Today I was reading some academic articles on the implications of budget deficits. In general, the amount of effort that goes into these articles doesn’t match the quality of the argument. They all have predictable formats – some proposition, then invoke neo-classical assumptions, do some mathematics (mostly second-rate in quality), then make a conclusion that was given anyway by the structure of the exercise. As a consequence there is no information content at all in these articles. Just gymnastic exercises. However, one article I read presented a new slant on the case against government spending. It also resonated with my reaction to the release of a major report on executive salaries in Australia today, which quashed hopes that shareholders would have more say in disciplining the companies they own. The debate generalises and points to the conclusion that financial markets are mostly unproductive and have conned us into thinking otherwise.

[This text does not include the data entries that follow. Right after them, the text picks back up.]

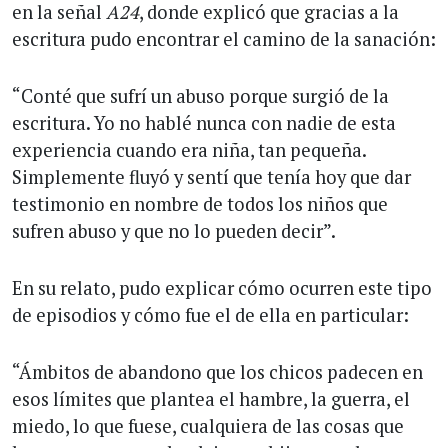
en la señal
A24
, donde explicó que gracias a la
escritura pudo encontrar el camino de la sanación:
“Conté que sufrí un abuso porque surgió de la
escritura. Yo no hablé nunca con nadie de esta
experiencia cuando era niña, tan pequeña.
Simplemente fluyó y sentí que tenía hoy que dar
testimonio en nombre de todos los niños que
sufren abuso y que no lo pueden decir”.
En su relato, pudo explicar cómo ocurren este tipo
de episodios y cómo fue el de ella en particular:
“Ámbitos de abandono que los chicos padecen en
esos límites que plantea el hambre, la guerra, el
miedo, lo que fuese, cualquiera de las cosas que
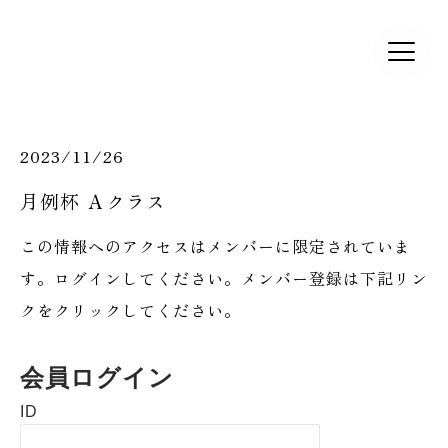
2023/11/26
月例杯 Ａクラス
この情報へのアクセスはメンバーに限定されていま
す。ログインしてください。メンバー登録は下記リン
クをクリックしてください。
会員ログイン
ID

The Productivity Commission released its report into Executive Remuneration in Australia today (January 4, 2009) and already it looks like they are recommending a soft-line on what our Prime Minister had described as the “obscene executive salary” problem.
For non-Australian readers, the Productivity Commission used to be the Tariffs Board then the Industries Assistance Commission and describes itself as:
The Productivity Commission is the Australian Government’s independent research and advisory body on a range of economic, social and environmental issues affecting the welfare of Australians. Its role, expressed simply, is to help governments make better policies in the long term interest of the Australian community.

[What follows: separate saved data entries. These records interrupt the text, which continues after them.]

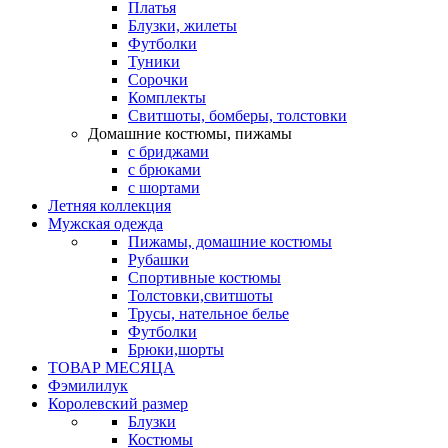
Платья
Блузки, жилеты
Футболки
Туники
Сорочки
Комплекты
Свитшоты, бомберы, толстовки
Домашние костюмы, пижамы
с бриджами
с брюками
с шортами
Летняя коллекция
Мужская одежда
Пижамы, домашние костюмы
Рубашки
Спортивные костюмы
Толстовки,свитшоты
Трусы, нательное белье
Футболки
Брюки,шорты
ТОВАР МЕСЯЦА
Фэмилилук
Королевский размер
Блузки
Костюмы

As its name implies, the Commission’s focus is on ways of achieving a more productive economy – the key to higher living standards. As an advisory body, its influence depends on the power of its arguments and the efficacy of its public processes.
You learn from its history that is was formed in 1998 by the previous conservative government who rationalised three related government bodies into the one unit. It typically comes up with neo-liberal policy prescriptions with reflect its mainstream economics approach. Its previous findings have spawned deregulation in many industries and sectors and supports privatisation and out-sourcing of public activity at the expense of employment. It has never answered the critique that its concern about the damage of so-called “microeconomic inefficiencies” are out of all proportion to the losses its imposes via unemployment.
Anyway, it seems to have dropped that charter in this report.
The motivation for the Enquiry was the:
Strong growth in executive remuneration from the 1990s to 2007, and instances of large payments despite poor company performance, have fuelled community concerns that executive remuneration is out of control.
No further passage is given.